De ademhalingsbewegingen van de buikwanden en de bewegingen van de thorax zijn omgekeerd evenredig: wanneer de bewegingen van de een toenemen, nemen de bewegingen van de ander af. De buikbewegingen nemen dus toe bij pleuritis, pneumonie en pericarditis, maar nemen af bij peritonitis en buikpijn.
De oppervlakkige buikaders zijn soms zichtbaar vergroot, wat wijst op een obstructie van de bloedstroom in het poortsysteem (zoals bij cirrose) of de vena cava inferior.
AUSCULTATIE
Luisteren naar geluiden die in de buikorganen worden geproduceerd, levert nuttige diagnostische informatie op. Afwezigheid of vermindering van darmgeluiden kan wijzen op paralytische ileus of peritonitis. Hoge rinkelende geluiden worden in verband gebracht met intestinale obstructie. Bruisen kan wijzen op atherosclerose of een abdominaal aorta-aneurysma. Tijdens de zwangerschap kunnen met auscultatie de hartslag van de foetus en vasculaire geluiden van de placenta worden geïdentificeerd en geëvalueerd.
PERCUSSIE
Om de arts de grootste hoeveelheid informatie te laten verkrijgen, moet de patiënt op de rug liggen met het hoofd lichtjes opgeheven en de knieën lichtjes gebogen. Percussie moet systematisch worden uitgevoerd over het voorste oppervlak van de buik. Een combinatie van hoorbare of voelbare gewaarwordingen zal door de onderzoeker worden waargenomen naar gelang van de onderliggende structuren (zoals gasvormige opgezwollen organen versus vaste organen).
PALPATIE
De buik kan worden gepalpeerd met de vingertoppen, de hele hand, of beide handen; de druk kan licht of zwaar zijn, continu of met tussenpozen. Het hoofd wordt ondersteund om de buikwand te ontspannen. Bij gelegenheid kan de patiënt staande worden onderzocht; palpatie van lieshernia’s is bijvoorbeeld niet mogelijk in rugligging.

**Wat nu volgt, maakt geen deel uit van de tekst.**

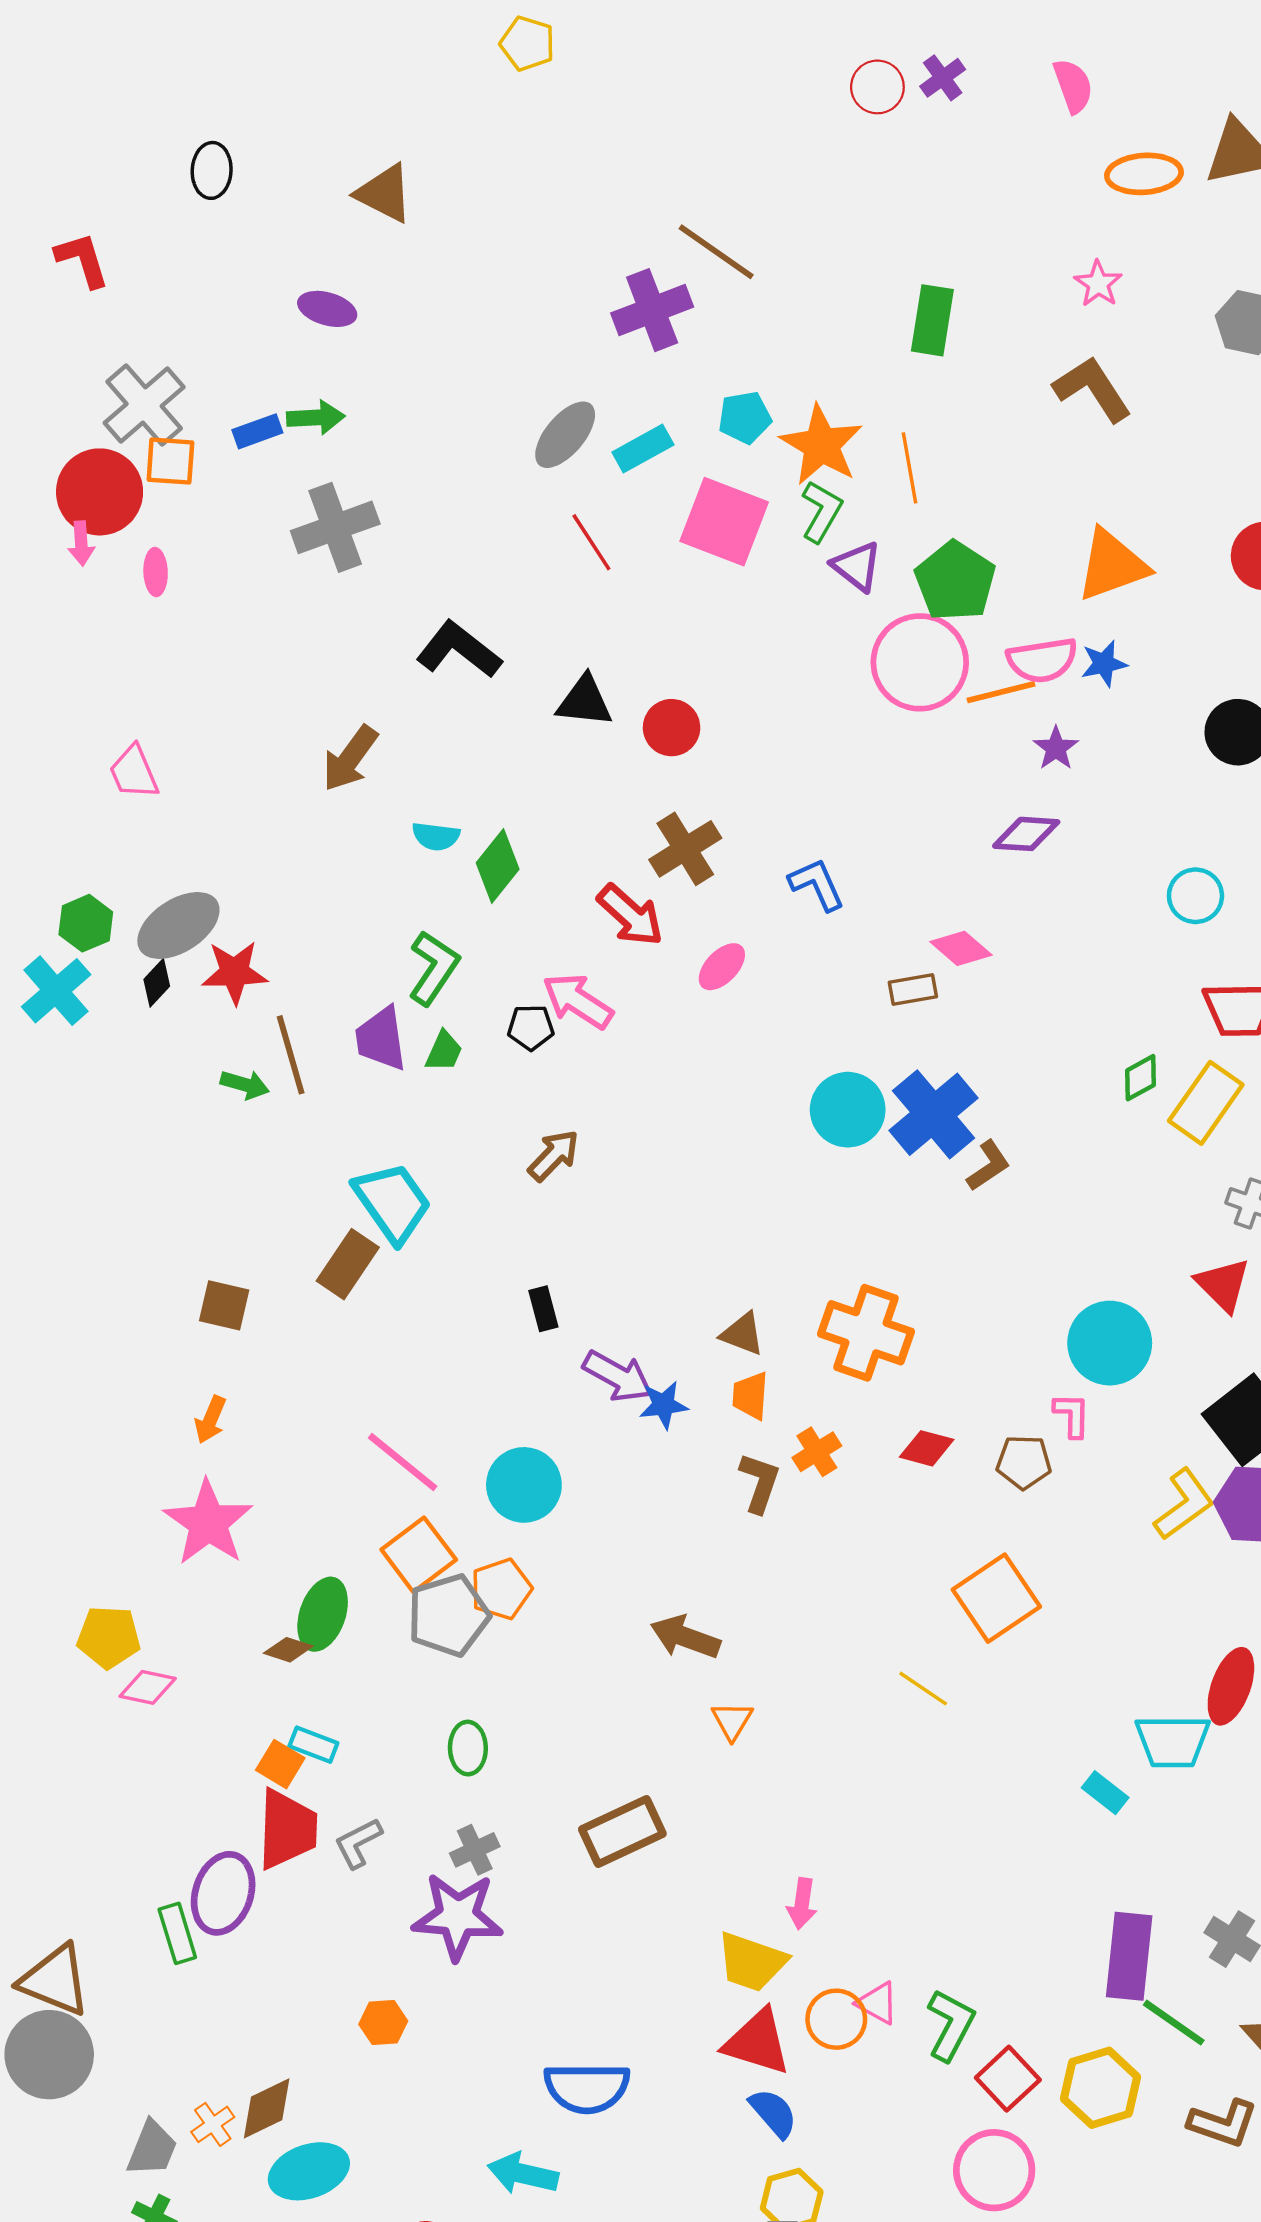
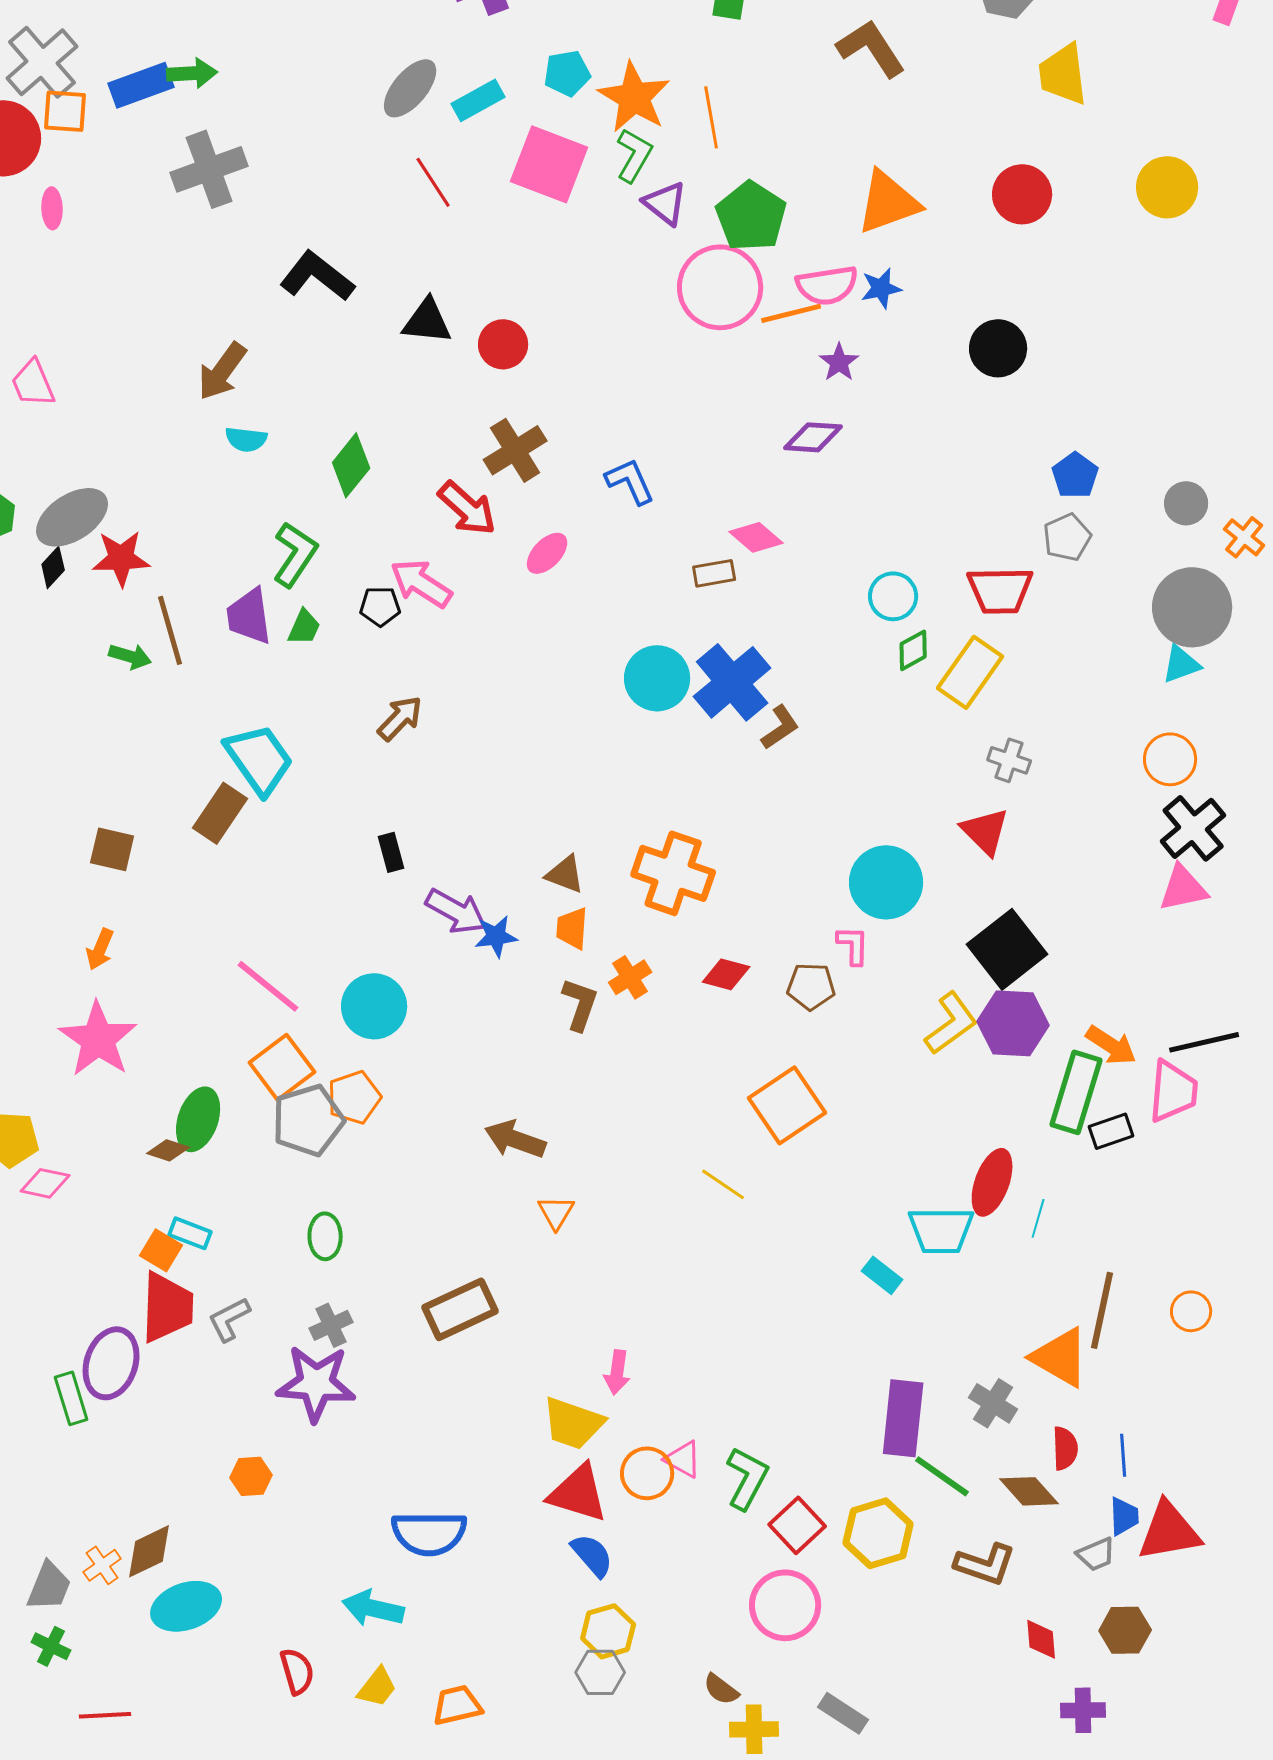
blue rectangle: (257, 431) -> (141, 85), size x1.5
cyan semicircle: (436, 836) -> (246, 439), moved
cyan circle: (1195, 896) -> (893, 596), moved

Palpatie is nuttig bij het opsporen van de grootte, de consistentie en de positie van de ingewanden; het bestaan van tumoren en zwellingen; en of de tumoren van positie veranderen bij ademhaling of beweeglijk zijn. Het is noodzakelijk om vast te stellen of er gevoeligheid is in enig deel van de buikholte, of de pijn toeneemt of afneemt door stevige druk, en of de pijn wordt geaccentueerd door het plotseling loslaten van stevige druk, d.w.z. rebound tenderness.
Een arteriële impuls, als die bestaat, is systolisch en expansief. Een trilling bij een ruis kan soms worden gepalpeerd. Het oppervlak van een tumor is meestal stevig en glad, maar kan nodulair zijn. Inflammatoire massa’s zijn meestal stevig en reproduceerbaar gevoelig. Effusie van bloed in weefsels, bv. een hematoom, kan een palpabele massa veroorzaken.